Los cumpleaños de Floreal y de Richard estuvieron rodeados por la
crueldad de sus captores, a quienes hoy se pretende edulcorar con editoriales y
alocuciones banalizadoras y/o negacionistas. Tanto Le Pen en Francia o Esteban
Bullrich y Claudio Avruj en nuestro país son algunos de los encargados de
apaciguar la imagen de los genocidas que fueron capaces de asesinar niños.
Quienes detuvieron a Richard y a Esther fueron gendarmes franceses y militares
alemanes nazis. Y quienes torturaron a Floreal y a su madre, son sus vernáculas
versiones argentinas. Quienes hoy buscan matizar sus acciones criminales no
solo pretenden avalar una prisión domiciliaria. Intentan invisibilizar sus
responsabilidades genocidas.
Richard, nació en Paris el 20 de junio de 1940. Cumplió su segundo año
de vida en el periodo que su padre, Nissán, fue trasladado a Auschwitz. El
“Negrito” había nacido el 14 de mayo de 1962 y en la semana que cumplía 16
apareció muerto en las costas de Montevideo con señales de haber sido
torturado, empalado y desnucado. Richard y Floreal escucharon a sus madres, por
última vez, con alaridos atormentados. Esther en Pithiviers e Iris en la
Comisaria de Villa Martelli quedaron paralizadas después de esos desgarradores
lamentos.
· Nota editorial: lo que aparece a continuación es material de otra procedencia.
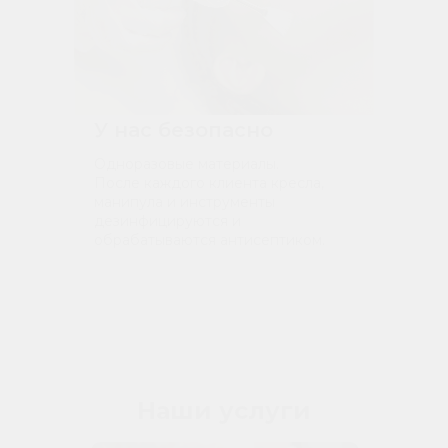
У нас безопасно
Одноразовые материалы.
После каждого клиента кресла,
манипула и инструменты
дезинфицируются и
обрабатываются антисептиком.
Наши услуги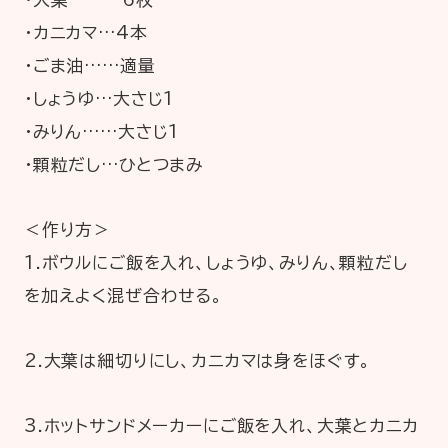
・カニカマ…4本
・ごま油……適量
・しょうゆ…大さじ1
・みりん……大さじ1
・顆粒だし…ひとつまみ
＜作り方＞
1.ボウルにご飯を入れ、しょうゆ、みりん、顆粒だし
を加えよく混ぜ合わせる。
2.​大葉は細切りにし、カニカマは身をほぐす。
3.​ホットサンドメーカーにご飯を入れ、大葉とカニカ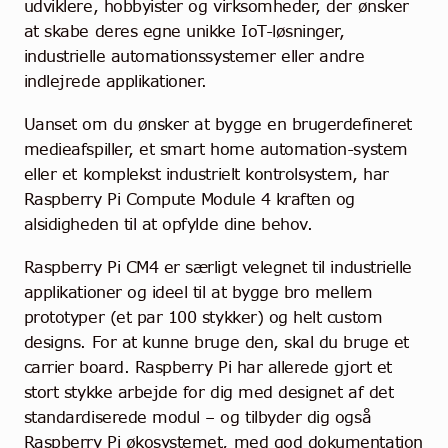
udviklere, hobbyister og virksomheder, der ønsker
at skabe deres egne unikke IoT-løsninger,
industrielle automationssystemer eller andre
indlejrede applikationer.
Uanset om du ønsker at bygge en brugerdefineret
medieafspiller, et smart home automation-system
eller et komplekst industrielt kontrolsystem, har
Raspberry Pi Compute Module 4 kraften og
alsidigheden til at opfylde dine behov.
Raspberry Pi CM4 er særligt velegnet til industrielle
applikationer og ideel til at bygge bro mellem
prototyper (et par 100 stykker) og helt custom
designs. For at kunne bruge den, skal du bruge et
carrier board. Raspberry Pi har allerede gjort et
stort stykke arbejde for dig med designet af det
standardiserede modul – og tilbyder dig også
Raspberry Pi økosystemet, med god dokumentation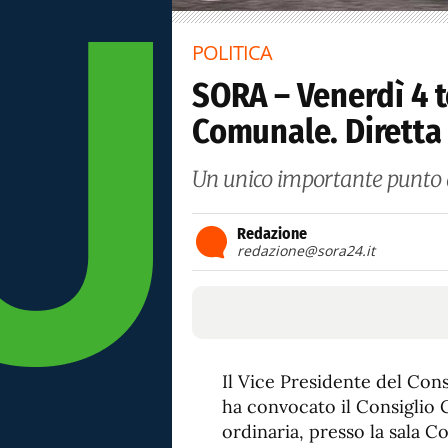
POLITICA
SORA – Venerdì 4 t
Comunale. Diretta
Un unico importante punto a
Redazione
redazione@sora24.it
Il Vice Presidente del Co
ha convocato il Consiglio 
ordinaria, presso la sala Con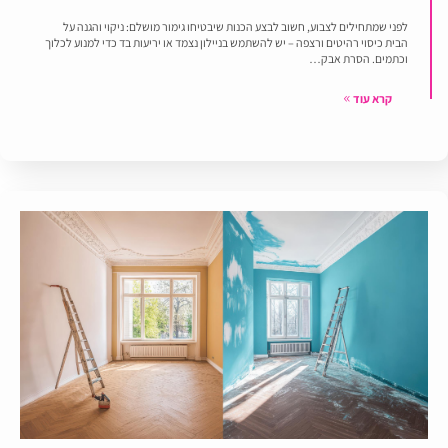
לפני שמתחילים לצבוע, חשוב לבצע הכנות שיבטיחו גימור מושלם: ניקוי והגנה על
הבית כיסוי רהיטים ורצפה – יש להשתמש בניילון נצמד או יריעות בד כדי למנוע לכלוך
וכתמים. הסרת אבק…
קרא עוד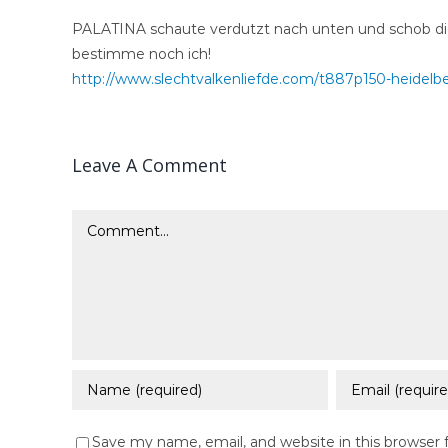
PALATINA schaute verdutzt nach unten und schob die
bestimme noch ich!
http://www.slechtvalkenliefde.com/t887p150-heidel
Leave A Comment
Comment
Save my name, email, and website in this browser 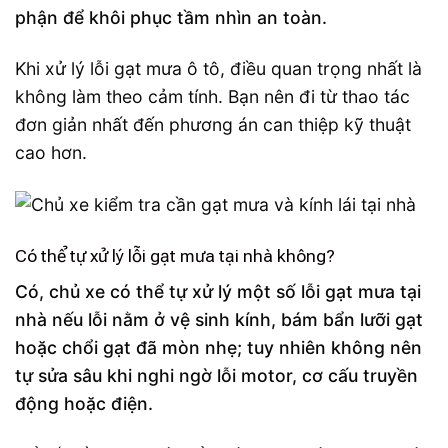
phận để khôi phục tầm nhìn an toàn.
Khi xử lý lỗi gạt mưa ô tô, điều quan trọng nhất là
không làm theo cảm tính. Bạn nên đi từ thao tác
đơn giản nhất đến phương án can thiệp kỹ thuật
cao hơn.
Có thể tự xử lý lỗi gạt mưa tại nhà không?
Có, chủ xe có thể tự xử lý một số lỗi gạt mưa tại
nhà nếu lỗi nằm ở vệ sinh kính, bám bẩn lưỡi gạt
hoặc chổi gạt đã mòn nhẹ; tuy nhiên không nên
tự sửa sâu khi nghi ngờ lỗi motor, cơ cấu truyền
động hoặc điện.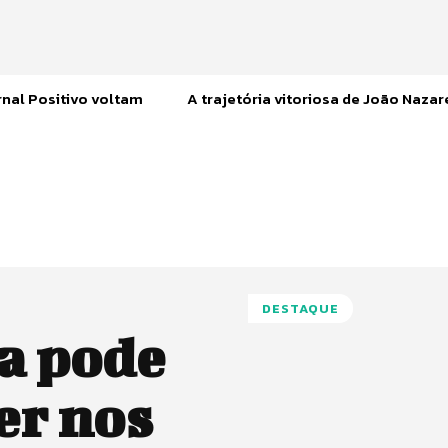
nal Positivo voltam
A trajetória vitoriosa de João Naza
DESTAQUE
a pode
er nos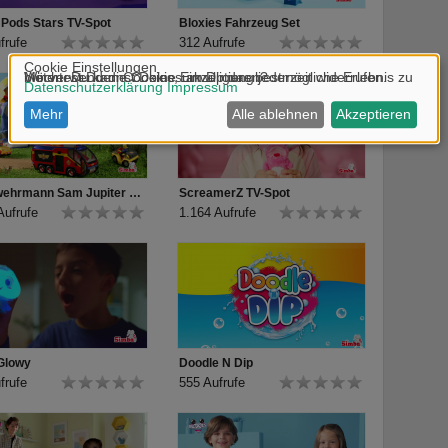
 Pods Stars TV-Spot
Bloxies Fahrzeug Set
frufe
312 Aufrufe
Feuerwehrmann Sam Jupiter TV-Spot
ScreamerZ TV-Spot
Aufrufe
1.164 Aufrufe
 Glowy
Doodle N Dip
frufe
555 Aufrufe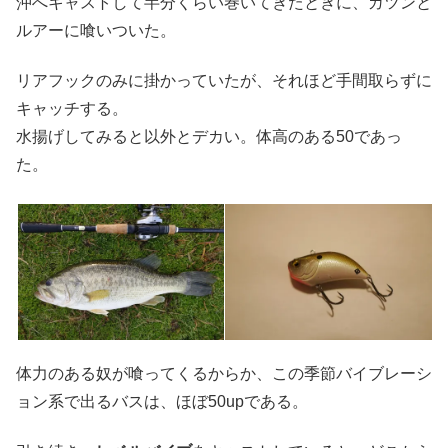
沖へキャストして半分くらい巻いてきたときに、ガツンと
ルアーに喰いついた。
リアフックのみに掛かっていたが、それほど手間取らずに
キャッチする。
水揚げしてみると以外とデカい。体高のある50であっ
た。
体力のある奴が喰ってくるからか、この季節バイブレーシ
ョン系で出るバスは、ほぼ50upである。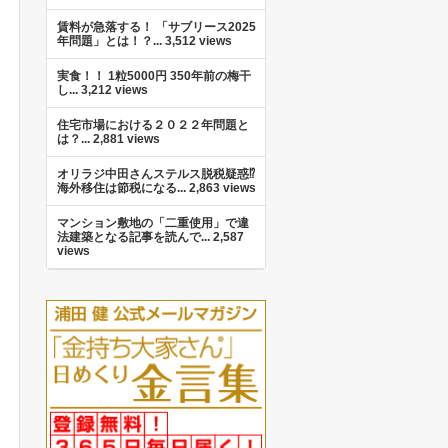
賃料が急落する！ 「サブリース2025
年問題」とは！？...
3,512 views
実食！！ 1粒5000円 350年前の梅干
し...
3,212 views
住宅市場における２０２２年問題と
は？...
2,881 views
オリラジ中田さんステルス脱税疑惑⁉︎
海外移住は節税になる...
2,863 views
マンション敷地の「二重使用」で違
法建築となる記事を読んで...
2,587
views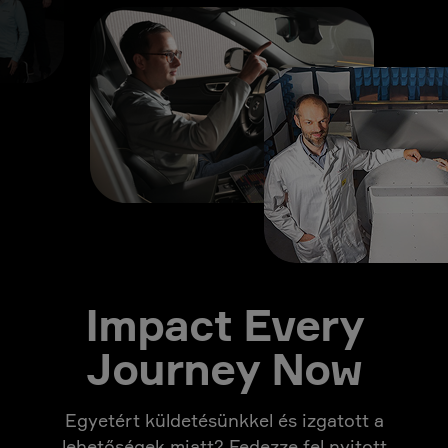
Impact Every
Journey Now
Egyetért küldetésünkkel és izgatott a
lehetőségek miatt? Fedezze fel nyitott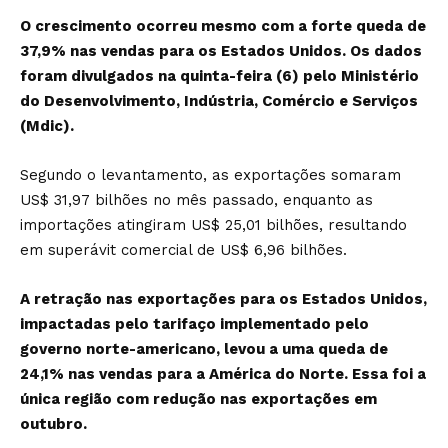
O crescimento ocorreu mesmo com a forte queda de
37,9% nas vendas para os Estados Unidos. Os dados
foram divulgados na quinta-feira (6) pelo Ministério
do Desenvolvimento, Indústria, Comércio e Serviços
(Mdic).
Segundo o levantamento, as exportações somaram
US$ 31,97 bilhões no mês passado, enquanto as
importações atingiram US$ 25,01 bilhões, resultando
em superávit comercial de US$ 6,96 bilhões.
A retração nas exportações para os Estados Unidos,
impactadas pelo tarifaço implementado pelo
governo norte-americano, levou a uma queda de
24,1% nas vendas para a América do Norte. Essa foi a
única região com redução nas exportações em
outubro.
Si esos gritos no llegan hoy hasta nosotros, es que no pudimos –y
quizás ya no podremos jamás–, considerarnos sujetos pasibles de ser
considerados dignos.
LOS GRITOS
SILENCIADOS
Poco es lo que se puede esperar de un mundo donde Dios desprotegió a su
hijo y donde su máxima creación es capaz de semejantes muestras de crueldad y
desvarío. Es que tal vez Dios ha muerto, o lo más probable nunca existió. Es
apenas una coartada para apaciguar los miedos humanos, para explicar a través
de las religiones que este es sólo el prólogo de un utópico mundo mejor
post-vida, conseguido a base de sufrimientos en éste.
La vida sigue siendo un milagro y la muerte un misterio.
Aquella remanida frase que una muerte es una tragedia y que un millón de
muertos es una estadística es sin lugar a dudas una verdad. La magnitud de las
tragedias es lo que nos paraliza y nos inmoviliza. Nos deja sordos y ciegos. Los
gritos pasan a no tener sonido. Son gritos silenciados. Por eso los millones de
la estadística alcanzan la dimensión humana comprensible en Richard y Floreal.
En ellos dos están sintetizados con nombres, aunque sin tumbas, todas
las tragedias enumeradas, un muestrario ínfimo de infiernos terrenales.